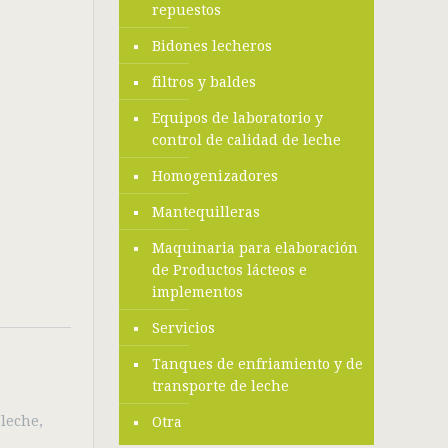
repuestos
Bidones lecheros
filtros y baldes
Equipos de laboratorio y
control de calidad de leche
Homogenizadores
Mantequilleras
Maquinaria para elaboración
de Productos lácteos e
implementos
Servicios
Tanques de enfriamiento y de
transporte de leche
(leche,
Otra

* EXERCISE DESCRIPTION
Pictures aside, restate all of the entries exactly.

* RESPONSE FOR THIS EXERCISE
repuestos
Bidones lecheros
filtros y baldes
Equipos de laboratorio y
control de calidad de leche
Homogenizadores
Mantequilleras
Maquinaria para elaboración
de Productos lácteos e
implementos
Servicios
Tanques de enfriamiento y de
transporte de leche
(leche,
Otra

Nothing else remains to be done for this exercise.